Um presente de Natal para Saramago

Nas minhas voltas atempadas pelo Chiado na procura do presente mais indicado de Natal para dar ao meu amigo José Saramago, estava sem saber por onde começar. Tinha que escolher bem, pois sei que ele é pessoa que aprecia algo bem pensado.
Acabei as minhas voltas sem nada de realmente interessante para lhe dar e eu sou um bocado assim, se não vejo nada interessante, não compro a primeira coisa que me aparece à frente.
Não gosto que o Natal seja uma ocasião para se gastar só por gastar, e lembro-me de uma mãe dum antigo meu aluno me dizer que na família eram todos Testemunhas de Jeová e que não alinhavam no espírito consumista do Natal. Dou-lhe inteira razão, é uma oportunidade para se gastar, ou uma oportunidade para se viver num espírito - espírito que é o verdadeiro espírito de Natal - praticando os valores da amizade, da comunhão, da família ?
Enfim nessa minha volta pelo Chiado, não encontrara nada e ía já pela rua Garret para o Parque do Camões, quando deito o olho às bancas de vendedores de livros usados que, ao fim-de-semana se estabelecem ali ao lado da Igreja dos Mártires. Gosto de vadiar um pouco por essas bancas e mexer nos livros que mais me despertam interesse.

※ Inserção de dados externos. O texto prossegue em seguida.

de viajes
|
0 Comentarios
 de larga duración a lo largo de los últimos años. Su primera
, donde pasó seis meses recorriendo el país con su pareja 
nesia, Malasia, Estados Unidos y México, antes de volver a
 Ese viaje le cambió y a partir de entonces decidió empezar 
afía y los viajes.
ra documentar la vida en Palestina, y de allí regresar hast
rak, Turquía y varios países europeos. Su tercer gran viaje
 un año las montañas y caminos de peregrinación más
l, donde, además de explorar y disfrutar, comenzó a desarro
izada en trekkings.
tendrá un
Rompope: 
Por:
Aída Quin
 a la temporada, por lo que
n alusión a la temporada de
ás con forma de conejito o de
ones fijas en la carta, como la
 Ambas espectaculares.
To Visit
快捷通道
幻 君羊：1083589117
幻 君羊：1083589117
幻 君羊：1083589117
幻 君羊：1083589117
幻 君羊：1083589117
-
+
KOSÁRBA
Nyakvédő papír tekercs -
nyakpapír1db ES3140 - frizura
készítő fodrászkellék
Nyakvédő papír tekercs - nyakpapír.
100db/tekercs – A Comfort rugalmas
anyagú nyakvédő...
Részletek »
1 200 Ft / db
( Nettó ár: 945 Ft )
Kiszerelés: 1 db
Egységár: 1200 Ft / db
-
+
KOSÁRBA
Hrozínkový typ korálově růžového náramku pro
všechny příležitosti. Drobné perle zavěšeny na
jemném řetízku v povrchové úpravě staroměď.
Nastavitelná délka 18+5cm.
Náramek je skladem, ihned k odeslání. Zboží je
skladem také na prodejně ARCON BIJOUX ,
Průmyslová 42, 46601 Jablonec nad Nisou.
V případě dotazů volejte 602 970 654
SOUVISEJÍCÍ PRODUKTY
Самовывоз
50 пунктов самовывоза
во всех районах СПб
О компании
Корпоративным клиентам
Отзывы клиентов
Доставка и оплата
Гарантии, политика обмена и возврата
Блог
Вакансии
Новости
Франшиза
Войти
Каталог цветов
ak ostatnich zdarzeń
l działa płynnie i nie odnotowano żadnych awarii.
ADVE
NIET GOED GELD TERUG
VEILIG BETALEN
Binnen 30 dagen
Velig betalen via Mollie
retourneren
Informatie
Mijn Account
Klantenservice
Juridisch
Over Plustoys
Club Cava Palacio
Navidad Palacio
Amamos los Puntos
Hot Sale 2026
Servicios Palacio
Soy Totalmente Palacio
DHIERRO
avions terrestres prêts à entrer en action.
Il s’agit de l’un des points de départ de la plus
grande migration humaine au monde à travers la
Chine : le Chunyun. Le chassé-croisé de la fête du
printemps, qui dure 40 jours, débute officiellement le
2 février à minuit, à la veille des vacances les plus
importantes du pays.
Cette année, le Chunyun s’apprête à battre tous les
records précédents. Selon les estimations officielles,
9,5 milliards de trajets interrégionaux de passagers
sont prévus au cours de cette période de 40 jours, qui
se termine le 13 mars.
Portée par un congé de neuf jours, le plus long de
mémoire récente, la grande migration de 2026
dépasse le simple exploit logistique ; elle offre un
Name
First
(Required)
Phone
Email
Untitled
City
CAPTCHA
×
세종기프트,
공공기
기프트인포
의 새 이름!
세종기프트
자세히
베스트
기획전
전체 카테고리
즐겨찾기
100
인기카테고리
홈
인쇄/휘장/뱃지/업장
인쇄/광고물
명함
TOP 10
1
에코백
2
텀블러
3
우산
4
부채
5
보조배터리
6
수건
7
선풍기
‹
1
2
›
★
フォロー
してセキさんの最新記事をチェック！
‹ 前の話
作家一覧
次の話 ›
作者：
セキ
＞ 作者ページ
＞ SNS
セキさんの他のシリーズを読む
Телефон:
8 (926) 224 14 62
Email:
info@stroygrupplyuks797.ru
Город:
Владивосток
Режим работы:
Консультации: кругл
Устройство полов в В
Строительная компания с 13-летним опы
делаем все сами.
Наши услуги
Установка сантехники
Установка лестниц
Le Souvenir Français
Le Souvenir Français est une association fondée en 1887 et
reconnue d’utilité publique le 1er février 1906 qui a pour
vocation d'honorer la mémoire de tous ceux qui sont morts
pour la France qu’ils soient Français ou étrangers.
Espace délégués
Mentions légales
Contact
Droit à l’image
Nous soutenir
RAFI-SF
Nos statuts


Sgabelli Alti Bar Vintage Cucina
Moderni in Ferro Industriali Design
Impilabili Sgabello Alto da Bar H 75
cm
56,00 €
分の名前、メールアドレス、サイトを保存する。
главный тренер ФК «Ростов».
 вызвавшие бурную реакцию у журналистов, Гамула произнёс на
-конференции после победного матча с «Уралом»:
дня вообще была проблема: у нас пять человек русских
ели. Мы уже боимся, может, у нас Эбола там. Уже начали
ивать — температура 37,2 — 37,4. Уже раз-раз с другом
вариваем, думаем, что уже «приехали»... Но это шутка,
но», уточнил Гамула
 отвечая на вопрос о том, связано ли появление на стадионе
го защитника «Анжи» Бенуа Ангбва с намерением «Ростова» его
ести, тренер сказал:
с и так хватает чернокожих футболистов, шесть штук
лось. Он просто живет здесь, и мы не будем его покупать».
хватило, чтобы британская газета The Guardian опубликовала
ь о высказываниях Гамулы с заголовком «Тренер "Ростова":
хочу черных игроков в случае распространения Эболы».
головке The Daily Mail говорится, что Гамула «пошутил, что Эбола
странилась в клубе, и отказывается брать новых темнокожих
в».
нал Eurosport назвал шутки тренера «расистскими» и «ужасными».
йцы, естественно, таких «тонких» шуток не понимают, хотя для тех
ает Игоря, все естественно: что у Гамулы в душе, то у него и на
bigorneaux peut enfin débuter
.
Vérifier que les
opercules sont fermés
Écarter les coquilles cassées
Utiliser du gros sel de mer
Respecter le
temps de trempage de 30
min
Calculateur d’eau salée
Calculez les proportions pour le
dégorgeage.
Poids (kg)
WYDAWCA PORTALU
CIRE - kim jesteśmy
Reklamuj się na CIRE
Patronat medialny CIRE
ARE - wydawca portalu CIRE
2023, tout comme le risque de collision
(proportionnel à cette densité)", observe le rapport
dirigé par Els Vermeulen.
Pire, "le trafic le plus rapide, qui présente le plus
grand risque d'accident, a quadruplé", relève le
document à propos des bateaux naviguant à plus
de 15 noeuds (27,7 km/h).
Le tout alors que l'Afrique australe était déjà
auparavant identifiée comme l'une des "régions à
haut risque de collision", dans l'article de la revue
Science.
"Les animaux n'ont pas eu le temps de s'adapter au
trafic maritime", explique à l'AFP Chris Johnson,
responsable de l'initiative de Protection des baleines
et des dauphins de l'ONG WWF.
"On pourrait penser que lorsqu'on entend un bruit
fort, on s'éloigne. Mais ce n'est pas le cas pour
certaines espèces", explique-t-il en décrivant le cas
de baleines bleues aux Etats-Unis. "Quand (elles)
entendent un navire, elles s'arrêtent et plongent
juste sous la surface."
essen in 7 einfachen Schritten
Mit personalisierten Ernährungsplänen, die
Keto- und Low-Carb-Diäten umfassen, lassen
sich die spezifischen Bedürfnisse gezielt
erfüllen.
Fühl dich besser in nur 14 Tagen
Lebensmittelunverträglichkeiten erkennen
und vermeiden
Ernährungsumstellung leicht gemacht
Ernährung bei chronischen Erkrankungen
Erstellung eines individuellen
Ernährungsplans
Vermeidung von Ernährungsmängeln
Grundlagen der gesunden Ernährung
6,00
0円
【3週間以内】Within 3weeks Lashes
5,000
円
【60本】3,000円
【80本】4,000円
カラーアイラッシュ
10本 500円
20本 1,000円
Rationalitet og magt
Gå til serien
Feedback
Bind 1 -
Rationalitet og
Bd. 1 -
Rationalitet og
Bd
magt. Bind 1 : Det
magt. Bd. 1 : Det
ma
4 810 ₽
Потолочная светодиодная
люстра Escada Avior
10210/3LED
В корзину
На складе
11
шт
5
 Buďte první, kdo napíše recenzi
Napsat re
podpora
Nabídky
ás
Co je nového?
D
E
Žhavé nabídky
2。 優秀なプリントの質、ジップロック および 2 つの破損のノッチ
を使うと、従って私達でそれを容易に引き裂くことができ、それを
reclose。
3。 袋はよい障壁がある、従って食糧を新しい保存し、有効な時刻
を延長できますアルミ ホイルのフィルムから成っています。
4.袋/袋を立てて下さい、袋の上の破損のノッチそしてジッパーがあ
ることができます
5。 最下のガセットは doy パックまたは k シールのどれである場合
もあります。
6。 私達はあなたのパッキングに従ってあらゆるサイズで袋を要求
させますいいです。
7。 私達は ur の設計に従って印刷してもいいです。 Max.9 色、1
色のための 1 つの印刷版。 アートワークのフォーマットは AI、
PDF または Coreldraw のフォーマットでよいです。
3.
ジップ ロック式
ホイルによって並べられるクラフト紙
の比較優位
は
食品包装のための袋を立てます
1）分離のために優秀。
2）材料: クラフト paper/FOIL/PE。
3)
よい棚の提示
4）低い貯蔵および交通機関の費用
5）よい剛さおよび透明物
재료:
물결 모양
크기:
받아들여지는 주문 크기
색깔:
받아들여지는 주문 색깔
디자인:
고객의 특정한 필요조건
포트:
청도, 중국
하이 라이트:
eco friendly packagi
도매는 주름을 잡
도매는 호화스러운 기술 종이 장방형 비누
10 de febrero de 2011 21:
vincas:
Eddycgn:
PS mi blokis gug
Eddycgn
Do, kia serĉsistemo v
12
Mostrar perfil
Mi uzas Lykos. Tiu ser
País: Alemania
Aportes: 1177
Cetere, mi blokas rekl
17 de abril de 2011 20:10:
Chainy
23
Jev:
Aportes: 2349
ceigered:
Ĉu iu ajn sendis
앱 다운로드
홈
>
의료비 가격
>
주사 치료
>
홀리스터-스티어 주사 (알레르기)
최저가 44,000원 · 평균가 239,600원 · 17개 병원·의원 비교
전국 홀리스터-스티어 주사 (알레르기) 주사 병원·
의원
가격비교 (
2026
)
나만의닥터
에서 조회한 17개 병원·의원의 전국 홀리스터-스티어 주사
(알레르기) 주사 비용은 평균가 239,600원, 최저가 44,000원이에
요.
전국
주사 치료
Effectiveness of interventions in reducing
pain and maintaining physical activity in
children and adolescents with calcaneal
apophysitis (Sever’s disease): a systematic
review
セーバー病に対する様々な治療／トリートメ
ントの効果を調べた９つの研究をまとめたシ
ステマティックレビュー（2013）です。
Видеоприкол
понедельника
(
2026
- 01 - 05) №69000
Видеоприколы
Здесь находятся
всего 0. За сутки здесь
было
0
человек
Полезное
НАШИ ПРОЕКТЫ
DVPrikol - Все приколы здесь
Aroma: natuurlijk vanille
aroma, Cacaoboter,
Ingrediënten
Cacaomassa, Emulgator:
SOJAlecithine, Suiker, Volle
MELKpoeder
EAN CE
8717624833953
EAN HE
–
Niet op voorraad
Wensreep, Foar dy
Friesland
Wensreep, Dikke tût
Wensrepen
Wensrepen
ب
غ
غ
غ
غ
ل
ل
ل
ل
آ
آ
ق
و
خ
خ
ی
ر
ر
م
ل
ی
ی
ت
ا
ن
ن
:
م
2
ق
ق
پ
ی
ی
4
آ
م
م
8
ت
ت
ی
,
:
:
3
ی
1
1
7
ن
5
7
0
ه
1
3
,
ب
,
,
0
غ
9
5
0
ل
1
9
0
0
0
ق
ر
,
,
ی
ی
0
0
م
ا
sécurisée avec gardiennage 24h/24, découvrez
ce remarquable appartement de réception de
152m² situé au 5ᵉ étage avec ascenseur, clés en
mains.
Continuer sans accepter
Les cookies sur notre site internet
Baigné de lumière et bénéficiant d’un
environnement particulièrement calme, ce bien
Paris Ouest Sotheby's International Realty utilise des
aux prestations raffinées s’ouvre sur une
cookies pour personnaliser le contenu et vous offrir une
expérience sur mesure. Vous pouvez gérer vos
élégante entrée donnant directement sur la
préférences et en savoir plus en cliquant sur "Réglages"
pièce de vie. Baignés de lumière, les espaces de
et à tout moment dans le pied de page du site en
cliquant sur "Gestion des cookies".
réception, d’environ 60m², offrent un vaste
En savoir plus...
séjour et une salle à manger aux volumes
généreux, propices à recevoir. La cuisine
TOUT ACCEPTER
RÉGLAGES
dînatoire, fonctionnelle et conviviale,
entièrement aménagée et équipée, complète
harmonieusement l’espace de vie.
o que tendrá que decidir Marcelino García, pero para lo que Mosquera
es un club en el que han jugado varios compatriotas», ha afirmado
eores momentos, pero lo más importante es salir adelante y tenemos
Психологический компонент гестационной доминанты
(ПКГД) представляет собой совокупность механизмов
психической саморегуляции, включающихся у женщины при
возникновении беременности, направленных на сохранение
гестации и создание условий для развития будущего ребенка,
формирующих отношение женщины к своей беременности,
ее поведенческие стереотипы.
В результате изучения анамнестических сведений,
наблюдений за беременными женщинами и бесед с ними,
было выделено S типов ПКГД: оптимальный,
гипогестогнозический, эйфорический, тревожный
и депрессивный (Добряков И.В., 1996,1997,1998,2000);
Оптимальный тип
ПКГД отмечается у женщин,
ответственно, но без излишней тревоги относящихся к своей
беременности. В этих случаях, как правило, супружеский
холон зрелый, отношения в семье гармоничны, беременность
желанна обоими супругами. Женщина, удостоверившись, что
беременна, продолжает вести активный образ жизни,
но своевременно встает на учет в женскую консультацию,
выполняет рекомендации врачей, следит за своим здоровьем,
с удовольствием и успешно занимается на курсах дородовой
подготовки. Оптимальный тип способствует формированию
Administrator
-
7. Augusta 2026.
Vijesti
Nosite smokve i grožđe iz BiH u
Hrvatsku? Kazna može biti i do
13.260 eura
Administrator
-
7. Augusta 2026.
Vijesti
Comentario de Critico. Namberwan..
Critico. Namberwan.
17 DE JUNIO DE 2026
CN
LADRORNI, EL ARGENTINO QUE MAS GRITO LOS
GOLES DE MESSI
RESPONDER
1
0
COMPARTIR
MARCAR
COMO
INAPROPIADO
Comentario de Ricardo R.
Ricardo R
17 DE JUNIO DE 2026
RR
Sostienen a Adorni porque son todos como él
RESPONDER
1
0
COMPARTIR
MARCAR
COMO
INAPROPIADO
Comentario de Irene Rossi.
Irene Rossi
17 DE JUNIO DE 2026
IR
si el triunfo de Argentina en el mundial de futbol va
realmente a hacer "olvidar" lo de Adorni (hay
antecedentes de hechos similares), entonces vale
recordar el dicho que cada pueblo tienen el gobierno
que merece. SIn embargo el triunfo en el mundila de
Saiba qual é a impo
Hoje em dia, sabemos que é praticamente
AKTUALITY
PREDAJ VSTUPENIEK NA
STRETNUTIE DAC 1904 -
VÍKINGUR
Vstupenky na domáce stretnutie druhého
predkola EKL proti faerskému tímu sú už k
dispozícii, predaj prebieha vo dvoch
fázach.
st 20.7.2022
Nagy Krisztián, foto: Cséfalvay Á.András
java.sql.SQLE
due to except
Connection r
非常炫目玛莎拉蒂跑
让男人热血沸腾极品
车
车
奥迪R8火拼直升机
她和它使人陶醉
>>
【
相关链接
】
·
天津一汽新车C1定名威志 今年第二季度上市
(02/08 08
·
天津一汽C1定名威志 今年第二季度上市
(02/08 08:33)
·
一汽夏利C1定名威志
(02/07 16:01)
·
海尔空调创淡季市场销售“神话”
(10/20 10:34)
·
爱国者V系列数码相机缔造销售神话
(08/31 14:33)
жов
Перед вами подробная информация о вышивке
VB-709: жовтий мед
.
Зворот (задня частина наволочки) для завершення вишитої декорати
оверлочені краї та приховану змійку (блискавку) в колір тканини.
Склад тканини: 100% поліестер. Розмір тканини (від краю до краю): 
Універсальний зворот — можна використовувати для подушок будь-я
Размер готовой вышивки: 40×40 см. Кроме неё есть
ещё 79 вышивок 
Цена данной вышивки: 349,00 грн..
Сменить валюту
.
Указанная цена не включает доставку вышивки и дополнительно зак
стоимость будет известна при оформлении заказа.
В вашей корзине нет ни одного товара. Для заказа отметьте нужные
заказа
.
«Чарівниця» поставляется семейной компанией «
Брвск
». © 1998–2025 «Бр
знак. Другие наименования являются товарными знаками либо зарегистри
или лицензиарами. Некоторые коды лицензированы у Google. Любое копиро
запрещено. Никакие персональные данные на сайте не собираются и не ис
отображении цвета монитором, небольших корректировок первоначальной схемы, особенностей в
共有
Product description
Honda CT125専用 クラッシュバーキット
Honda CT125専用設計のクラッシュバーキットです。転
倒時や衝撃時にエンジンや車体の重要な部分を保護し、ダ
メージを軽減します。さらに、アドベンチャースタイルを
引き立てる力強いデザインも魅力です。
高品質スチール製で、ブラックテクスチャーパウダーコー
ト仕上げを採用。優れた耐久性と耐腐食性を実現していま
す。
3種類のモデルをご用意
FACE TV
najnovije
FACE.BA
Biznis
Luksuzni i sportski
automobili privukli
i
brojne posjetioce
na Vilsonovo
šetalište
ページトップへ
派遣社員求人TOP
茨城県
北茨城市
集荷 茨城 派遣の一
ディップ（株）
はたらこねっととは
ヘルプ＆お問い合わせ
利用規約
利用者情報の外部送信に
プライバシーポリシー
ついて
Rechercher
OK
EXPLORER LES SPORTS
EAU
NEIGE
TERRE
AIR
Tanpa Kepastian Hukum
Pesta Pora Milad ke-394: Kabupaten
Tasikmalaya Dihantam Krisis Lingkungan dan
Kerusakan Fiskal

Um livro despertou-me a curiosidade. De Graham Greene e intitulado "Monsignor Quixote". Óptimo preço: 3 euros. É fantástico como certos livros, talvez não muito badalados e de temas se calhar pouco na moda (muitos deles de ordem espiritual) conseguem ser tão baratos nestes sítios. Um dia, em Sintra, comprei cerca de 20 livros, todos por 1 euro (havia um que era a correspondência de exílio de Marcello Caetano com o historiador Veríssimo Serrão - um que o meu amigo José Saramago não apreciaria - , outro que era justamente a propósito, um livro de contos de Graham Greene...).
Mas voltando à história do livro que comprei de Graham Greene, "Monsignor Quixote", levei-o para casa e, nessa tarde de Domingo, instalei-me muito confortavelmente na minha sala a lê-lo.
Que delícia... um padre católico que parte em viagem com o alcaide da terra onde ambos viviam, El Toboso, um alcaide comunista. Padre que se chama Quixote, alcaide que se chama Sancho. No velho Seat de Quixote - El Rocinante - atravessam, na senda da famosa epopeia de Cervantes, uma Espanha cheia ainda de referências franquistas. Aí debatem, acompanhados de boa vinhaça, as suas fés e as suas dúvidas. E descobrem que as suas dúvidas os aproximam.
Neste tempo de preparação para o Natal gostava de oferecer ao meu amigo Saramago esta pérola que descobri neste passeio pelo Chiado. Só não sei, se ele, por o motivo ser o Natal - e a questão abordada na Bíblia - recusará o meu presente.
Mas se ele se lembrar da nossa velha amizade certamente que não recusará - e os amigos aceitam as crenças dos seus amigos. Não será essa aliás uma condição para a verdadeira amizade? Ou somos todos carneiros que pensamos da mesma maneira? Os carneiros que Sancho, o alcaide comunista, tanto brincava ser a imagem dos cristãos?!
Aceita José a minha oferta! Vais-te divertir a valer! Tira esse ar da cara e ri-te um bocado comigo! Não é tão melhor uma gargalhada?! O facto de ser Quixote o cristão e Sancho o comunista não tem nada de depreciativo. Por mim tanto poderia ser o contrário, e desde já te desafio meu caro, a escreveres um livro com tanta graça em que seja Quixote o comunista e Sancho o cristão! Quem sabe daqui a uns 30 anos os meus filhos se passeiem pelo Chiado, numa tarde de Domingo como eu, e vejam aí, tal como eu vi, um livro muito engraçado intitulado "Quixote de L' Anzarote e Frei Sancho", de Jose Saramago e o levem para uma tarde bem divertida?